Je me préparais à sauter à quai avec mon bout d’amarrage en main, lorsqu’une joyeuse bande de septuagénaires, habillés comme des plaisanciers du dimanche ou des golfeurs de tous les jours, sortit du restaurant, vint m’aider à m’amarrer et me souhaita la bienvenue avec un enthousiasme surprenant. Ils n’avaient pas dû voir de navigateurs au long cours depuis Vito Dumas, me dis-je.

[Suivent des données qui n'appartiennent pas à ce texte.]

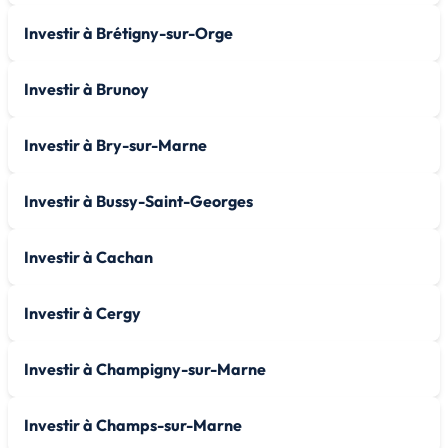
Investir à Brétigny-sur-Orge
Investir à Brunoy
Investir à Bry-sur-Marne
Investir à Bussy-Saint-Georges
Investir à Cachan
Investir à Cergy
Investir à Champigny-sur-Marne
Investir à Champs-sur-Marne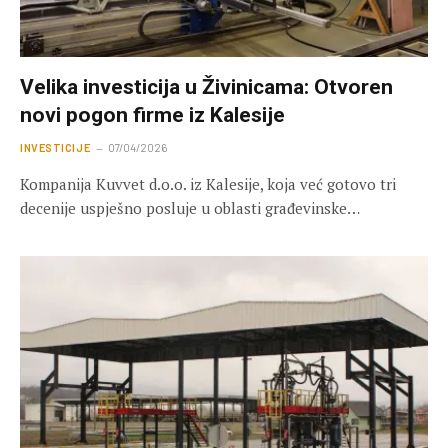
Velika investicija u Živinicama: Otvoren
novi pogon firme iz Kalesije
INVESTICIJE
07/04/2026
Kompanija Kuvvet d.o.o. iz Kalesije, koja već gotovo tri
decenije uspješno posluje u oblasti građevinske…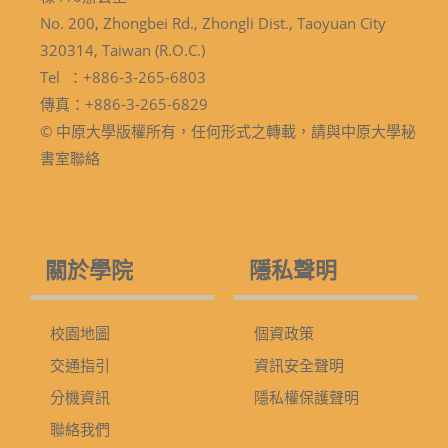
No. 200, Zhongbei Rd., Zhongli Dist., Taoyuan City
320314, Taiwan (R.O.C.)
Tel ：+886-3-265-6803
傳真：+886-3-265-6829
© 中原大學版權所有，任何形式之轉載，請與中原大學秘
書室聯絡
關於學院
隱私聲明
校園地圖
個資政策
交通指引
資訊安全聲明
分機資訊
隱私權保護聲明
聯絡我們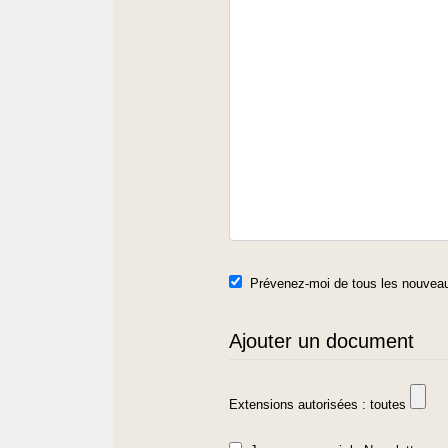
Prévenez-moi de tous les nouveau
Ajouter un document
Extensions autorisées : toutes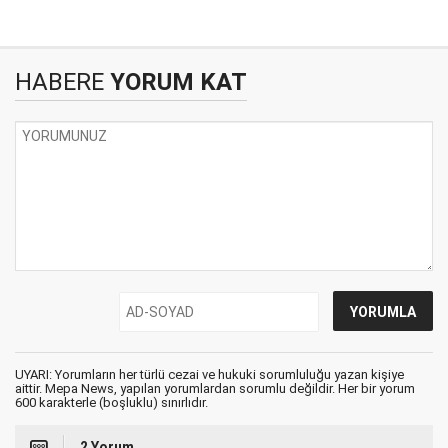
HABERE
YORUM KAT
UYARI: Yorumların her türlü cezai ve hukuki sorumluluğu yazan kişiye
aittir. Mepa News, yapılan yorumlardan sorumlu değildir. Her bir yorum
600 karakterle (boşluklu) sınırlıdır.
2 Yorum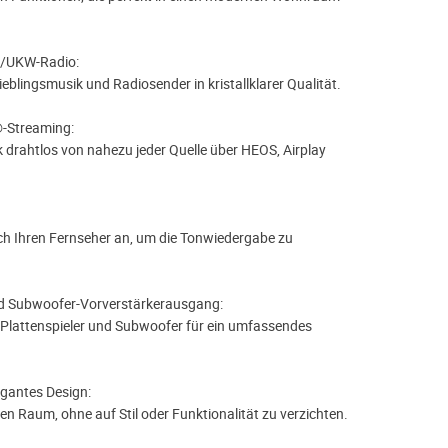
B/UKW-Radio:
ieblingsmusik und Radiosender in kristallklarer Qualität.
®-Streaming:
 drahtlos von nahezu jeder Quelle über HEOS, Airplay
ach Ihren Fernseher an, um die Tonwiedergabe zu
 Subwoofer-Vorverstärkerausgang:
n Plattenspieler und Subwoofer für ein umfassendes
gantes Design:
den Raum, ohne auf Stil oder Funktionalität zu verzichten.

J’eus à peine le temps de couper le contact, d’éteindre les instruments et d’enfiler des tongs que je me retrouvai à leur table, un verre de whisky à la main. C’étaient les Socios, les plus anciens membres du Club, le conseil d’administration en quelque sorte. Je tombais décidément bien, j’avais besoin de contacts pour préparer la suite de mon voyage en Patagonie. Ils s’ébahirent devant mon projet de tour du monde en solitaire, et me proposèrent une place de « courtoisie » au club, le temps nécessaire à mes préparatifs. Je m’émerveillais de cet accueil féerique, de ces étonnantes rencontres qui ne cessaient de me surprendre à chaque fois que je débarquais quelque part.

La soirée se prolongea jusque tard dans la nuit, le sujet des conversations glissant naturellement de la voile vers les femmes. Les trois encablures qui séparaient le restaurant du ponton d’accueil m’ont paru bien plus longues pour rentrer à bord.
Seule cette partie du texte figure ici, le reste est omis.